In the ‘business’ of mentoring writers, I come across a lot of people who get discouraged. Often.
I mean, it doesn’t surprise me. Everyone gets discouraged, especially when you’re a writer trying to convince the world your words matter.
Okay, fine. Yes — I GET DISCOURAGED TOO. I don’t think you can be a creative individual — or a human being, for that matter — without doubting yourself every once in awhile.
The ‘fixer’ in me constantly tries to come up with new ways to solve common problems like these. (Hence, uh, this blog.) Discouragement is a problem. It draws a lot of creative, capable writers away from their work. And that’s dumb. You shouldn’t ever feel like your words aren’t worth writing (or reading) simply because your brain doesn’t want you to believe you’re awesome.
How do we combat discouragement? There are the usual solutions — keep trying! Don’t let other people bring you down! Suck it up!
And then there’s the more creative approach.
(And just to warn you — it involves some digging.)
Here’s the problem with all these generic ‘solutions’: they either assume you can rely on someone else to lift you up, or that you’re good at talking yourself off the figurative ledge. These things do not work. In general, other people are unreliable accountability partners (not always), and when you’re feeling disgusting, the last thing you’ll want to do is tell yourself you’re being unreasonable.
So while you’re feeling relatively good about your ability to write good things (these moments do bestow themselves upon you, I’m assuming), I want you to dig through your past writings and find your favorite phrases, lines, or paragraphs.
And I want you to put them all together and create a “you don’t suck at this as much as you think you do” poster, box, folder, document, or collage.
It doesn’t matter what the thing is. It just has to include — in your opinion — the best tiny pieces of writing you’ve ever produced.
When you keep snippets of your best writing — and don’t necessarily look at them often — you give yourself something to turn to when you feel like you’re doing a terrible job.
A snippet could be a few sentences you just loved writing.
It could be something funny, something insightful, something that gives you chills.
It doesn’t matter what the snippets say. As long as you think they’re well-written, and looking at them will make you feel good about your capabilities as a wordsmith, they count.
How you collect and keep these snippets is really up to you. A bunch of sticky notes stuck to your computer monitor? A file folder on your hard drive?
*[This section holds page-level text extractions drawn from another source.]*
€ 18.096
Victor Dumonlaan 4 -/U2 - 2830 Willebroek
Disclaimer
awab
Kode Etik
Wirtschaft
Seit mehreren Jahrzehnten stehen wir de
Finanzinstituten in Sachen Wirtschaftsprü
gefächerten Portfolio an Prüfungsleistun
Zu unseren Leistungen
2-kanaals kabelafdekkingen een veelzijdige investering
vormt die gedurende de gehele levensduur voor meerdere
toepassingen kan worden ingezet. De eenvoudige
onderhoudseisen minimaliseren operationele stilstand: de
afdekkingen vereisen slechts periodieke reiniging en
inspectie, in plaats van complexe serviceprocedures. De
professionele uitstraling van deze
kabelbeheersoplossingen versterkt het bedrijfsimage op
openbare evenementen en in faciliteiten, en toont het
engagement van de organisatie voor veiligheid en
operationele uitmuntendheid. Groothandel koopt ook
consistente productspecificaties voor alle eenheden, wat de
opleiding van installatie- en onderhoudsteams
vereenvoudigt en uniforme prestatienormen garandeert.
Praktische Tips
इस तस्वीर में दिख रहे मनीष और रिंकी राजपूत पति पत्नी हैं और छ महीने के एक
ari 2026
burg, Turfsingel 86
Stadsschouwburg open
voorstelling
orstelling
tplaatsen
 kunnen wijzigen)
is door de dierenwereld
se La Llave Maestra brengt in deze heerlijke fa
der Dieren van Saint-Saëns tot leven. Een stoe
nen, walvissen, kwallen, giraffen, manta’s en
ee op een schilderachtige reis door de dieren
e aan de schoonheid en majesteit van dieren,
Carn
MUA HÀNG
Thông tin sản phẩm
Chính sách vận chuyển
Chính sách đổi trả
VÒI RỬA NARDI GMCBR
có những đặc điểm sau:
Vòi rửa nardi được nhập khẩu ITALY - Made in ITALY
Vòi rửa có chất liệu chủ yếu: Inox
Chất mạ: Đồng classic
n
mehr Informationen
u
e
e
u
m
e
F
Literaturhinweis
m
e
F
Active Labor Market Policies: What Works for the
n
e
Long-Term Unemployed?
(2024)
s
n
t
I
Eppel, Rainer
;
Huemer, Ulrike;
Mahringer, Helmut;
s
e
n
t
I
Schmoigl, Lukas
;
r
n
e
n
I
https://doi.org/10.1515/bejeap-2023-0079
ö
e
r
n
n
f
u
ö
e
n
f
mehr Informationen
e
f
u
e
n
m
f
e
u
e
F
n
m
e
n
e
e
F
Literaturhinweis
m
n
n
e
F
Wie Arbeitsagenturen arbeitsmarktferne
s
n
You could even create a physical scrapbook, printing out and decorating your favorite small doses of writing to cheer you up when you need it most.
Doing something like this forces you to be proud of your work — an added benefit to actually doing this activity, instead of just reading about it here, reblogging it, and moving on with your life. You’re forced to look at something you’ve written and go, “Huh. Yeah. That’s pretty good. Wow.”
Is this time-consuming? Oh yeah.
Will it be worth it in the long-term? Probably!
Sometimes you have to be the one to encourage you to snap out of your funk and keep writing.
You can do this. Make it fun! (And if you do end up doing it, and remember that I told you to, snap a photo or screenshot and send it to me!)
When I get around to doing this (at the time of writing, I’m about to move, and I can’t do anything extra or I’ll probably die) I’ll share my results with you too.
Save your work. Go back to it. Remember that you aren’t terrible at what you do — at least not all the time.
Just … don’t forget to actually get some new writing in this week, too.
Meg is the creator of Novelty Revisions, dedicated to helping writers put their ideas into words. She is a staff writer with The Cheat Sheet, a freelance editor and writer, and a nine-time NaNoWriMo winner. Follow Meg on Twitter for tweets about writing, food and nerdy things.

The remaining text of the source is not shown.